● Problem requirements:
Reproduce the listing that follows so that each line matches the original exactly.

● Collected material:
┏━━

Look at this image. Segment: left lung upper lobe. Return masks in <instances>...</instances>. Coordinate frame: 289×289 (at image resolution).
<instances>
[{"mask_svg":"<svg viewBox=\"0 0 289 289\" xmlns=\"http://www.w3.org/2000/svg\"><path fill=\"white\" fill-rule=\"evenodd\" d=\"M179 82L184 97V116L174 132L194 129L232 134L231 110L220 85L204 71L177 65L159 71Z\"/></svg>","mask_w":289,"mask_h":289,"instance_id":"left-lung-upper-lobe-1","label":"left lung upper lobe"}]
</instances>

┗━━

● Exercise result:
Look at this image. Segment: left lung upper lobe. Return masks in <instances>...</instances>. Coordinate frame: 289×289 (at image resolution).
<instances>
[{"mask_svg":"<svg viewBox=\"0 0 289 289\" xmlns=\"http://www.w3.org/2000/svg\"><path fill=\"white\" fill-rule=\"evenodd\" d=\"M179 82L184 97V116L174 132L194 129L232 134L231 110L220 85L204 71L177 65L159 71Z\"/></svg>","mask_w":289,"mask_h":289,"instance_id":"left-lung-upper-lobe-1","label":"left lung upper lobe"}]
</instances>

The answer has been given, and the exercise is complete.